Extracted page text data
————
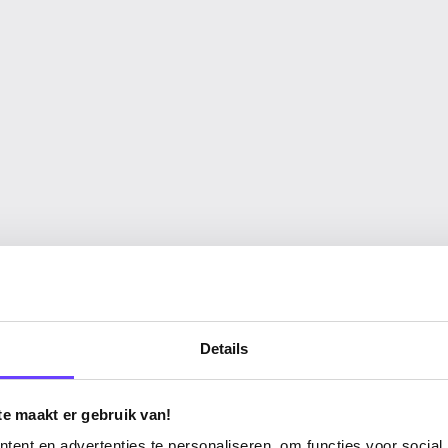
Details
te maakt er gebruik van!
ent en advertenties te personaliseren, om functies voor social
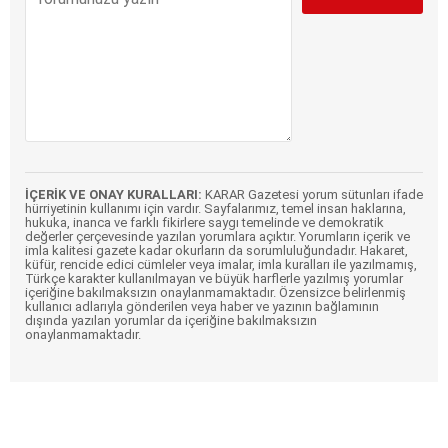
İÇERİK VE ONAY KURALLARI:
KARAR Gazetesi yorum sütunları ifade
hürriyetinin kullanımı için vardır. Sayfalarımız, temel insan haklarına,
hukuka, inanca ve farklı fikirlere saygı temelinde ve demokratik
değerler çerçevesinde yazılan yorumlara açıktır. Yorumların içerik ve
imla kalitesi gazete kadar okurların da sorumluluğundadır. Hakaret,
küfür, rencide edici cümleler veya imalar, imla kuralları ile yazılmamış,
Türkçe karakter kullanılmayan ve büyük harflerle yazılmış yorumlar
içeriğine bakılmaksızın onaylanmamaktadır. Özensizce belirlenmiş
kullanıcı adlarıyla gönderilen veya haber ve yazının bağlamının
dışında yazılan yorumlar da içeriğine bakılmaksızın
onaylanmamaktadır.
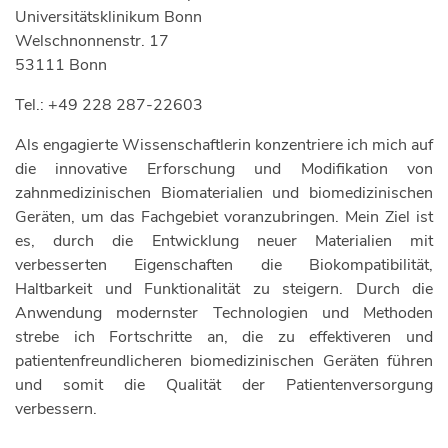
Universitätsklinikum Bonn
Welschnonnenstr. 17
53111 Bonn
Tel.: +49 228 287-22603
Als engagierte Wissenschaftlerin konzentriere ich mich auf
die innovative Erforschung und Modifikation von
zahnmedizinischen Biomaterialien und biomedizinischen
Geräten, um das Fachgebiet voranzubringen. Mein Ziel ist
es, durch die Entwicklung neuer Materialien mit
verbesserten Eigenschaften die Biokompatibilität,
Haltbarkeit und Funktionalität zu steigern. Durch die
Anwendung modernster Technologien und Methoden
strebe ich Fortschritte an, die zu effektiveren und
patientenfreundlicheren biomedizinischen Geräten führen
und somit die Qualität der Patientenversorgung
verbessern.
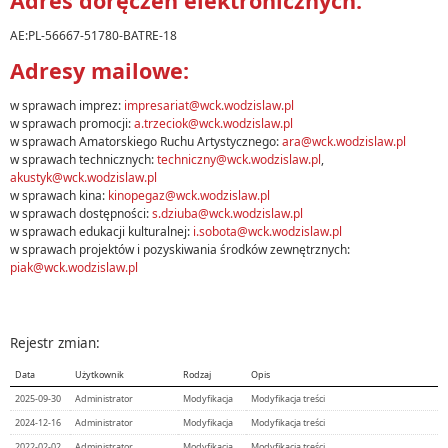
Adres doręczeń elektronicznych:
AE:PL-56667-51780-BATRE-18
Adresy mailowe:
w sprawach imprez:
impresariat@wck.wodzislaw.pl
w sprawach promocji:
a.trzeciok@wck.wodzislaw.pl
w sprawach Amatorskiego Ruchu Artystycznego:
ara@wck.wodzislaw.pl
w sprawach technicznych:
techniczny@wck.wodzislaw.pl
,
akustyk@wck.wodzislaw.pl
w sprawach kina:
kinopegaz@wck.wodzislaw.pl
w sprawach dostępności:
s.dziuba@wck.wodzislaw.pl
w sprawach edukacji kulturalnej:
i.sobota@wck.wodzislaw.pl
w sprawach projektów i pozyskiwania środków zewnętrznych:
piak@wck.wodzislaw.pl
Rejestr zmian:
Data
Użytkownik
Rodzaj
Opis
2025-09-30
Administrator
Modyfikacja
Modyfikacja treści
2024-12-16
Administrator
Modyfikacja
Modyfikacja treści
2022-02-02
Administrator
Modyfikacja
Modyfikacja treści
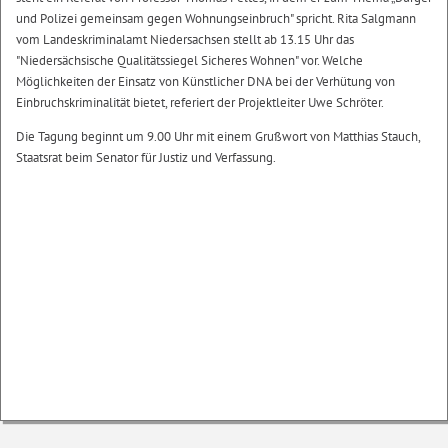
und Polizei gemeinsam gegen Wohnungseinbruch" spricht. Rita Salgmann
vom Landeskriminalamt Niedersachsen stellt ab 13.15 Uhr das
"Niedersächsische Qualitätssiegel Sicheres Wohnen" vor. Welche
Möglichkeiten der Einsatz von Künstlicher DNA bei der Verhütung von
Einbruchskriminalität bietet, referiert der Projektleiter Uwe Schröter.
Die Tagung beginnt um 9.00 Uhr mit einem Grußwort von Matthias Stauch,
Staatsrat beim Senator für Justiz und Verfassung.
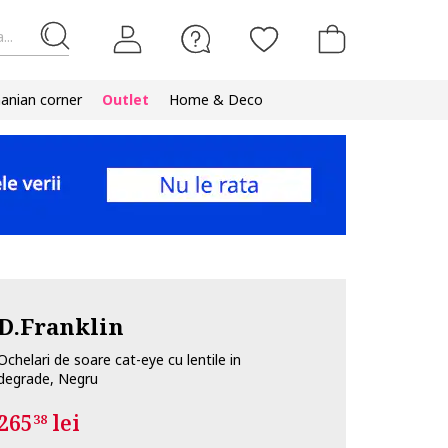
...
nian corner
Outlet
Home & Deco
D.Franklin
Ochelari de soare cat-eye cu lentile in
degrade, Negru
265
lei
38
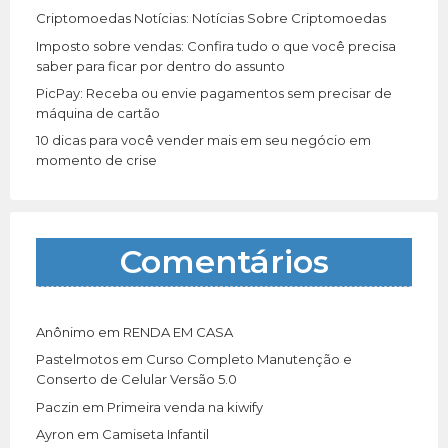
Criptomoedas Notícias: Notícias Sobre Criptomoedas
Imposto sobre vendas: Confira tudo o que você precisa
saber para ficar por dentro do assunto
PicPay: Receba ou envie pagamentos sem precisar de
máquina de cartão
10 dicas para você vender mais em seu negócio em
momento de crise
Comentários
Anônimo
em
RENDA EM CASA
Pastelmotos
em
Curso Completo Manutenção e
Conserto de Celular Versão 5.0
Paczin
em
Primeira venda na kiwify
Ayron
em
Camiseta Infantil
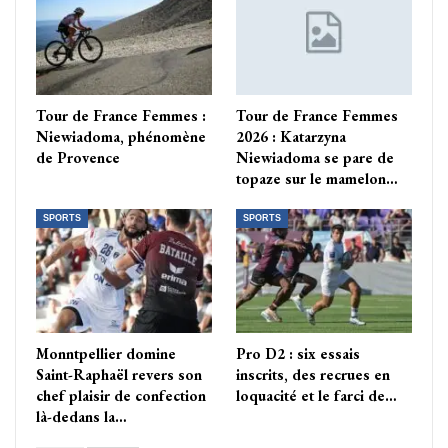
Tour de France Femmes :
Tour de France Femmes
Niewiadoma, phénomène
2026 : Katarzyna
de Provence
Niewiadoma se pare de
topaze sur le mamelon…
SPORTS
SPORTS
Monntpellier domine
Pro D2 : six essais
Saint-Raphaël revers son
inscrits, des recrues en
chef plaisir de confection
loquacité et le farci de…
là-dedans la…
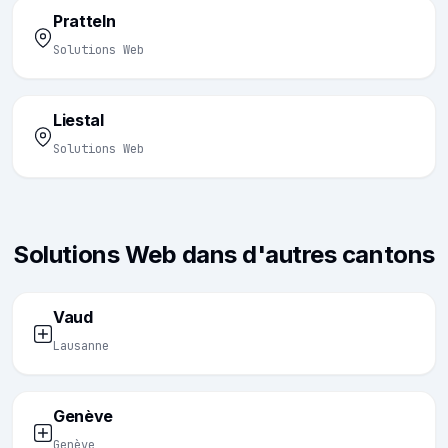
Pratteln
Solutions Web
Liestal
Solutions Web
Solutions Web dans d'autres cantons
Vaud
Lausanne
Genève
Genève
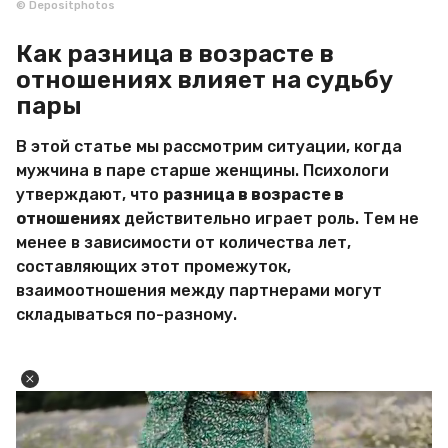
© Depositphotos
Как разница в возрасте в
отношениях влияет на судьбу
пары
В этой статье мы рассмотрим ситуации, когда
мужчина в паре старше женщины. Психологи
утверждают, что
разница в возрасте в
отношениях
действительно играет роль. Тем не
менее в зависимости от количества лет,
составляющих этот промежуток,
взаимоотношения между партнерами могут
складываться по-разному.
————
— What you will do —
Drop the images and return the data verbatim.

— Solution for this exercise —
Details
te maakt er gebruik van!
ent en advertenties te personaliseren, om functies voor social
İÇERİK VE ONAY KURALLARI:
KARAR Gazetesi yorum sütunları ifade
hürriyetinin kullanımı için vardır. Sayfalarımız, temel insan haklarına,
hukuka, inanca ve farklı fikirlere saygı temelinde ve demokratik
değerler çerçevesinde yazılan yorumlara açıktır. Yorumların içerik ve
imla kalitesi gazete kadar okurların da sorumluluğundadır. Hakaret,
küfür, rencide edici cümleler veya imalar, imla kuralları ile yazılmamış,
Türkçe karakter kullanılmayan ve büyük harflerle yazılmış yorumlar
içeriğine bakılmaksızın onaylanmamaktadır. Özensizce belirlenmiş
kullanıcı adlarıyla gönderilen veya haber ve yazının bağlamının
dışında yazılan yorumlar da içeriğine bakılmaksızın
onaylanmamaktadır.
Universitätsklinikum Bonn
Welschnonnenstr. 17
53111 Bonn
Tel.: +49 228 287-22603
Als engagierte Wissenschaftlerin konzentriere ich mich auf
die innovative Erforschung und Modifikation von
zahnmedizinischen Biomaterialien und biomedizinischen
Geräten, um das Fachgebiet voranzubringen. Mein Ziel ist
es, durch die Entwicklung neuer Materialien mit
verbesserten Eigenschaften die Biokompatibilität,
Haltbarkeit und Funktionalität zu steigern. Durch die
Anwendung modernster Technologien und Methoden
strebe ich Fortschritte an, die zu effektiveren und
patientenfreundlicheren biomedizinischen Geräten führen
und somit die Qualität der Patientenversorgung
verbessern.
Adres doręczeń elektronicznych:
AE:PL-56667-51780-BATRE-18
Adresy mailowe:
w sprawach imprez:
impresariat@wck.wodzislaw.pl
w sprawach promocji:
a.trzeciok@wck.wodzislaw.pl
w sprawach Amatorskiego Ruchu Artystycznego:
ara@wck.wodzislaw.pl
w sprawach technicznych:
techniczny@wck.wodzislaw.pl
,
akustyk@wck.wodzislaw.pl
w sprawach kina:
kinopegaz@wck.wodzislaw.pl
w sprawach dostępności:
s.dziuba@wck.wodzislaw.pl
w sprawach edukacji kulturalnej:
i.sobota@wck.wodzislaw.pl
w sprawach projektów i pozyskiwania środków zewnętrznych:
piak@wck.wodzislaw.pl
Rejestr zmian:
Data
Użytkownik
Rodzaj
Opis
2025-09-30
Administrator
Modyfikacja
Modyfikacja treści
2024-12-16
Administrator
Modyfikacja
Modyfikacja treści
2022-02-02
Administrator
Modyfikacja
Modyfikacja treści
und Polizei gemeinsam gegen Wohnungseinbruch" spricht. Rita Salgmann
vom Landeskriminalamt Niedersachsen stellt ab 13.15 Uhr das
"Niedersächsische Qualitätssiegel Sicheres Wohnen" vor. Welche
Möglichkeiten der Einsatz von Künstlicher DNA bei der Verhütung von
Einbruchskriminalität bietet, referiert der Projektleiter Uwe Schröter.
Die Tagung beginnt um 9.00 Uhr mit einem Grußwort von Matthias Stauch,
Staatsrat beim Senator für Justiz und Verfassung.
...
nian corner
Outlet
Home & Deco
D.Franklin
Ochelari de soare cat-eye cu lentile in
degrade, Negru
265
lei
38
Criptomoedas Notícias: Notícias Sobre Criptomoedas
Imposto sobre vendas: Confira tudo o que você precisa
saber para ficar por dentro do assunto
PicPay: Receba ou envie pagamentos sem precisar de
máquina de cartão
10 dicas para você vender mais em seu negócio em
momento de crise
Comentários
Anônimo
em
RENDA EM CASA
Pastelmotos
em
Curso Completo Manutenção e
Conserto de Celular Versão 5.0
Paczin
em
Primeira venda na kiwify
Ayron
em
Camiseta Infantil
Tour de France Femmes :
Tour de France Femmes
Niewiadoma, phénomène
2026 : Katarzyna
de Provence
Niewiadoma se pare de
topaze sur le mamelon…
SPORTS
SPORTS
Monntpellier domine
Pro D2 : six essais
Saint-Raphaël revers son
inscrits, des recrues en
chef plaisir de confection
loquacité et le farci de…
là-dedans la…
Pratteln
Solutions Web
Liestal
Solutions Web
Solutions Web dans d'autres cantons
Vaud
Lausanne
Genève
Genève
© Depositphotos
Как разница в возрасте в
отношениях влияет на судьбу
пары
В этой статье мы рассмотрим ситуации, когда
мужчина в паре старше женщины. Психологи
утверждают, что
разница в возрасте в
отношениях
действительно играет роль. Тем не
менее в зависимости от количества лет,
составляющих этот промежуток,
взаимоотношения между партнерами могут
складываться по-разному.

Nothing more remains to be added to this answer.